I made the same adjustment you did and my toe was off a ton.

2000 1/2 ton Chevy


----------



## TEX (Nov 24, 2003)

*Wrong*

As With Anything You Cant Please Everyone And There Is Always Someone Just Waiting To Attack You And Tell You How Wrong You Are. 
Not Hey Just For Info I Turned My Torsion Bars And Didnt Need A Front End Alignment, Just Thought You Might Want To Know.
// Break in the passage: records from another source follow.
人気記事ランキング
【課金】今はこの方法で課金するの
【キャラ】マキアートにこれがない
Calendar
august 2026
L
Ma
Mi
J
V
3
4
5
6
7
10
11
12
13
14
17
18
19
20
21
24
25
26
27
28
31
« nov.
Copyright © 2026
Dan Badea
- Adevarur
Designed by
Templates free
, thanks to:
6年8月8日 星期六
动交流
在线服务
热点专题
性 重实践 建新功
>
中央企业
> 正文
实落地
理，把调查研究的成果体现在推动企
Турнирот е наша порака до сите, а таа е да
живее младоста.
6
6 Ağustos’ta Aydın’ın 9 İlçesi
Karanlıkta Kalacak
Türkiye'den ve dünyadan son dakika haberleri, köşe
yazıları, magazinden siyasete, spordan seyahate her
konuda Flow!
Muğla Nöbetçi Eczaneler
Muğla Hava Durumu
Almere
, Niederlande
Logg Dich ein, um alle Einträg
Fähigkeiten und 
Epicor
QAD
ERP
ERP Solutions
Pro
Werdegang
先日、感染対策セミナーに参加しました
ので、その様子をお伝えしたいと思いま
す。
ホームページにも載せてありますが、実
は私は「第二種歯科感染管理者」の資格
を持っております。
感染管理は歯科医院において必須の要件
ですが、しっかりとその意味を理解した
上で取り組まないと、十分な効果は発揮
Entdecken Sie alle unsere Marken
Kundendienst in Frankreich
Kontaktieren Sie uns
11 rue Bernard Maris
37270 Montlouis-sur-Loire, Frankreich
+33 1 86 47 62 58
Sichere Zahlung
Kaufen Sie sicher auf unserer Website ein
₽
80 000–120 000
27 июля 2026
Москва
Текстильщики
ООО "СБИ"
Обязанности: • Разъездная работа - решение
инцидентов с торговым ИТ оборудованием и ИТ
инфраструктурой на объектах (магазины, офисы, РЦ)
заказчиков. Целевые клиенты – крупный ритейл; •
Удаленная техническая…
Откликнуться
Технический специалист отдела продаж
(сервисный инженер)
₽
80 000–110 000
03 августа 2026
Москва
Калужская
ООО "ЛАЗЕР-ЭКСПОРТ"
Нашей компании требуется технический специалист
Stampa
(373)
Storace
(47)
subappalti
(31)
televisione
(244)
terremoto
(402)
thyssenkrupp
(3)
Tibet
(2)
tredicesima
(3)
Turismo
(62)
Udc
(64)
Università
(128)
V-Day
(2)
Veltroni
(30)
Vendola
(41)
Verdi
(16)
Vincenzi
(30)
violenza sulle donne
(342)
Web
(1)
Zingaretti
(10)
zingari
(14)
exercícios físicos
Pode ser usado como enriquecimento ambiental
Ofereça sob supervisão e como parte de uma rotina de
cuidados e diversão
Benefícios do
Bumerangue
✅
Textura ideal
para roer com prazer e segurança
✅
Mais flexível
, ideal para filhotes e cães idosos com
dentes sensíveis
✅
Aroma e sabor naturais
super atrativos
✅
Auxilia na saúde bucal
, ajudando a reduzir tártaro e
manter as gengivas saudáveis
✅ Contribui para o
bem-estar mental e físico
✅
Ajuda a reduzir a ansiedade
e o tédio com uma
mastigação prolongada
Its More Like This wrongyou Are Wrong.

Well Over All You Will Need A Front End Alignment. Thats Most Trucks Not All. Is That Better


----------



## NEPSJay (Jan 15, 2004)

Handyman said:


> I made the same adjustment you did and my toe was off a ton.
> 
> 2000 1/2 ton Chevy


Cranking torsion shouldnt affect toe in or out... if anything it will affect camber. Toe must have been off before.


----------



## NEPSJay (Jan 15, 2004)

TEX said:


> As With Anything You Cant Please Everyone And There Is Always Someone Just Waiting To Attack You And Tell You How Wrong You Are.
> Not Hey Just For Info I Turned My Torsion Bars And Didnt Need A Front End Alignment, Just Thought You Might Want To Know.
> 
> Its More Like This wrongyou Are Wrong.
> ...


Easy there, cowboy. If you've read previous posts on this subject, in which there are thousands you will see that lots of people wasted money on such frivilous alignments. I wasn't tryin to call you out, but the way you said "you need an alignment" was kind of rushed, wasnt it?


----------



## 86underboost (Dec 9, 2005)

When you crank your torsion bars, you will throw off the camber settings. Even if you go 1 turn, you're changing the geometry...although you may not notice, a knowledged alignment tech can see it. You will effectively create positive camber if you raise the ride hight. Now the problem with that is, when you get an alignment, to bring the camber back in you disrupt the caster angles. Adjusting camber effects caster, which in turn could disrupt your toe if the adjustment needed is drastic. I've aligned many vehicles (including race cars) and have experience with my own personal 02 chevy and 05 chevy. My 05 was cranked to get the front wheel flare centerline to 40" from the ground. Making the truck level. My camber was way out, as was my caster due to the camber change. Your caster will become aparent on the highway.....you'll feel like the truck can drift more easily, almost darty. I can further explain the camber vs. caster if you guys want, but i think i wrote enough here to put yall to sleep. 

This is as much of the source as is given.